Billy Graham: The Revival That Changed His Ministry

Billy Graham is widely respected as a televangelist, yet he began his traveling revivals years before the first one was televised. When Graham began traveling with his evangelistic message in the late 1940s, he was but one of a number of traveling evangelists. But that all changed in Los Angeles in 1949. What had started as a three-week revival ended eight weeks later; within two months Graham became the most prominent evangelist of his time.

In the 1940s, Graham preached in at least 17 states and 11 foreign countries (for a complete list of his revivals go here). So by the late 1940s, he was one among a number of popular evangelists. Then came the year 1949.

In that year Graham was invited to Los Angeles by a group of Christians known as "Christ for Greater Los Angeles" for a revival series. They raised financial support for Graham and his team along with renting a large tent with chairs, platform, etc. Some of this money also went to publicity, although for the first three weeks the media virtually ignored the revivals. As a matter of fact, just prior to the revivals Graham held the first press conference of his life, although almost no resultant articles came out in the papers. Three weeks later that would change.
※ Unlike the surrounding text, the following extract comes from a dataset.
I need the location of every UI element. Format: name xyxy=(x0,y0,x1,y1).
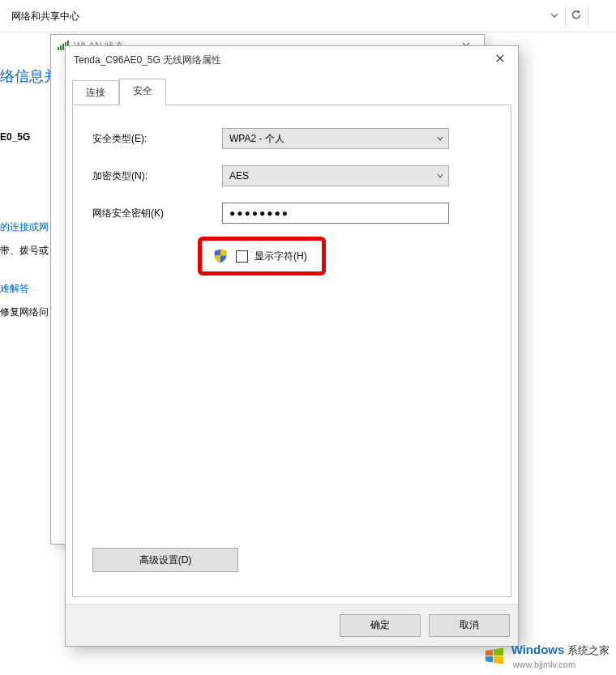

The revival began on October 25. [A handbill is pictured below.] The attendance during those first three weeks averaged 3,000 per night, with 4,000 on Sundays. It was a size and success that Graham had anticipated. Yet something happened at the close of the three weeks which would forever change Graham’s life and ministry. This "something" centered on two men: Stuart Hamblen—a popular radio personality who hosted a daily two-hour show along the West Coast—and William Randolph Hearst—who owned several newspapers.

Hamblen came to the first revival meeting and was so convicted that he returned time and time again. During the third week, Graham and those involved with the revival considered extending it. They prayed for a sign, and it came in the form of a phone call to Graham at 4:30 in the morning: It was Hamblen. He begged to see Graham and, after coming to his room, became a Christian. With the conversion of this radio host came a tremendous amount of publicity as he promoted Graham’s revival on his popular radio show.

As for Hearst, for reasons that Graham never knew Hearst decided to prominently cover Graham in his newspapers. This led to other newspapers picking up the story of the revivals. Soon Life and Time magazines carried the stories as well as the Associated Press, which transmitted it throughout the world. As a result, Graham’s revival became so popular that it was extended five more weeks. He preached 65 sermons, hundreds of thousands attended, and 1000s became Christians.

And Graham’s ministry was changed. As he states in his autobiography, Just As I Am, "Overnight we had gone from being a little evangelistic team . . . to what appeared to many to be the hope for national and international revival. Everywhere we turned, someone wanted us to come and do for them what had been done in Los Angeles." And as we all know, Billy Graham has spent every year from 1949 to 2018 attempting to do just that.